### What you should do
Would you return the data below exactly as it stands, with every picture left out?

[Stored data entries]
□ □ □ □
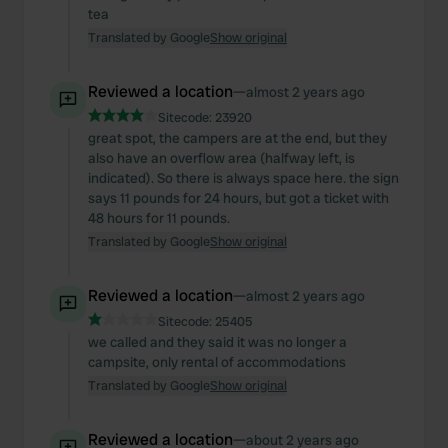
tea
Translated by Google
Show original
Reviewed a location
—
almost 2 years ago
Sitecode:
23920
great spot, the campers are at the end, but they
also have an overflow area (halfway left, is
indicated). So there is always space here. the sign
says 11 pounds for 24 hours, but got a ticket with
48 hours for 11 pounds.
Translated by Google
Show original
Reviewed a location
—
almost 2 years ago
Sitecode:
25405
we called and they said it was no longer a
campsite, only rental of accommodations
Translated by Google
Show original
Reviewed a location
—
about 2 years ago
□ □ □ □
### Exercise answer
tea
Translated by Google
Show original
Reviewed a location
—
almost 2 years ago
Sitecode:
23920
great spot, the campers are at the end, but they
also have an overflow area (halfway left, is
indicated). So there is always space here. the sign
says 11 pounds for 24 hours, but got a ticket with
48 hours for 11 pounds.
Translated by Google
Show original
Reviewed a location
—
almost 2 years ago
Sitecode:
25405
we called and they said it was no longer a
campsite, only rental of accommodations
Translated by Google
Show original
Reviewed a location
—
about 2 years ago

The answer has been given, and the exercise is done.